Try it:
Lines with "орел" in the entries below: count them and reply with the number alone.

[Dataset entries]
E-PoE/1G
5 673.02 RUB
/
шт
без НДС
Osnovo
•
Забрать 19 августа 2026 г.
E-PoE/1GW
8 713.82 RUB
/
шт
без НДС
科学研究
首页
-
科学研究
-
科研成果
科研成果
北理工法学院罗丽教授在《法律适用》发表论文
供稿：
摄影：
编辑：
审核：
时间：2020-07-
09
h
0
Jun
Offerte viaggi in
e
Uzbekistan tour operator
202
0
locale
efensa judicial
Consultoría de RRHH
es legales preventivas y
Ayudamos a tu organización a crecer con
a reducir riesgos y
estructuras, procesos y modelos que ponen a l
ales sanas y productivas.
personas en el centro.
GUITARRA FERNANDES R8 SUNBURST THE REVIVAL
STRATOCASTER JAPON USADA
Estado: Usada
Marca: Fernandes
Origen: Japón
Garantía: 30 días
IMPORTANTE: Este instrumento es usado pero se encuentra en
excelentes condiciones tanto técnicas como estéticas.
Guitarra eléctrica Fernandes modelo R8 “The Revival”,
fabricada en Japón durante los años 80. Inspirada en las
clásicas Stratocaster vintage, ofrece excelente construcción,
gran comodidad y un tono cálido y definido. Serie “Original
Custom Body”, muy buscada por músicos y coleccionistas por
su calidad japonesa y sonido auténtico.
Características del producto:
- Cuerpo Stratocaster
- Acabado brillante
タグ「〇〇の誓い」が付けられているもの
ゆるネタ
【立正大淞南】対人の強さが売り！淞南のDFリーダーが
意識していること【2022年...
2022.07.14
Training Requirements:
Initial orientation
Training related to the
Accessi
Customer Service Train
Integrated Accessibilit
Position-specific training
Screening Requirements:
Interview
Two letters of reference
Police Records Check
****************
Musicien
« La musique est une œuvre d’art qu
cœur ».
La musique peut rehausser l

--

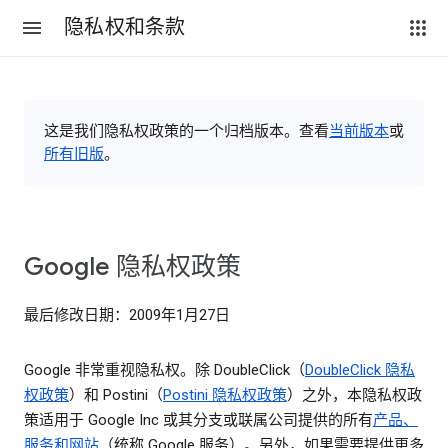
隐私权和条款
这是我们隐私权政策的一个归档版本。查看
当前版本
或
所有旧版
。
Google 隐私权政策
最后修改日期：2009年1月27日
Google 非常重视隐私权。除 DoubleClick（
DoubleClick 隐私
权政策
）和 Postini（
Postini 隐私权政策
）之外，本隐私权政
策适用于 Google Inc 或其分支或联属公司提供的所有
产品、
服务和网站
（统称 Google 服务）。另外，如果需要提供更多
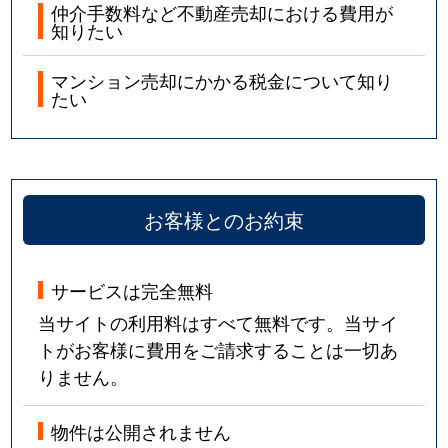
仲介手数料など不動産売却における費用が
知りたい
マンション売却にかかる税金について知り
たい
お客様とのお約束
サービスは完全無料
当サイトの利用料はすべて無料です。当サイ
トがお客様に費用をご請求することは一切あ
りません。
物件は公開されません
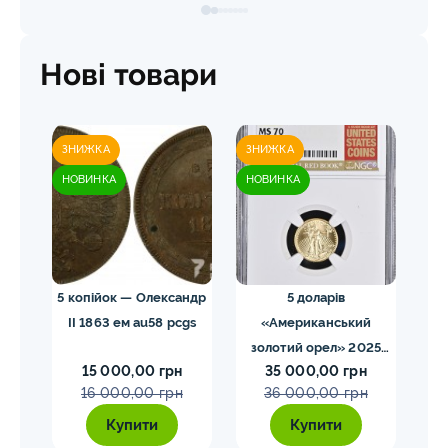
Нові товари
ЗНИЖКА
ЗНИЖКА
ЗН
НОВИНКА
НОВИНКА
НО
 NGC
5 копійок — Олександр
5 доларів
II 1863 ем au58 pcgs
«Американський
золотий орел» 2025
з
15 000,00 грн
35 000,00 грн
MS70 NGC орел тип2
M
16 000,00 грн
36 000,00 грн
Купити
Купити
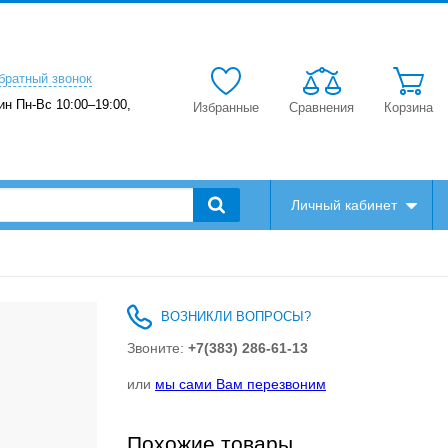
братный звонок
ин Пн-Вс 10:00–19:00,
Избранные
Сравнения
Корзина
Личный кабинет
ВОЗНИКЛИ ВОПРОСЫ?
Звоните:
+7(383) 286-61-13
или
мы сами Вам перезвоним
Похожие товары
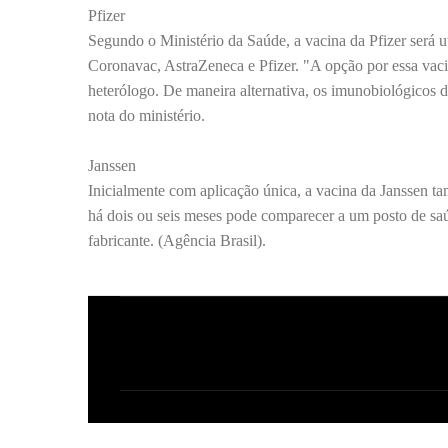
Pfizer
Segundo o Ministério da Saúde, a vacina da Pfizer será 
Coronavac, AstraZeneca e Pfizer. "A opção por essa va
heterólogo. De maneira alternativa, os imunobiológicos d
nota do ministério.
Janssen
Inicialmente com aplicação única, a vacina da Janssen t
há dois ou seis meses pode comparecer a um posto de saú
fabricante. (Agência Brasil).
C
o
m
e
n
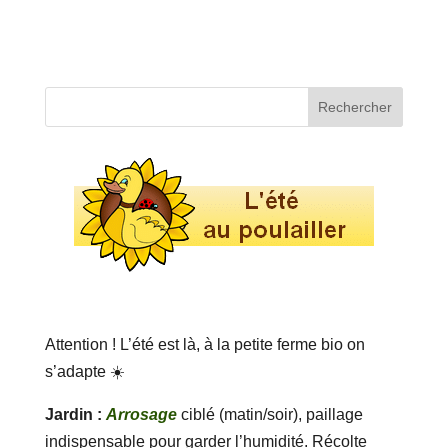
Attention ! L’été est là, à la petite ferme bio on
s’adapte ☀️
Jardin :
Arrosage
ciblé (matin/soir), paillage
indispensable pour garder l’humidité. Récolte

The answer:
2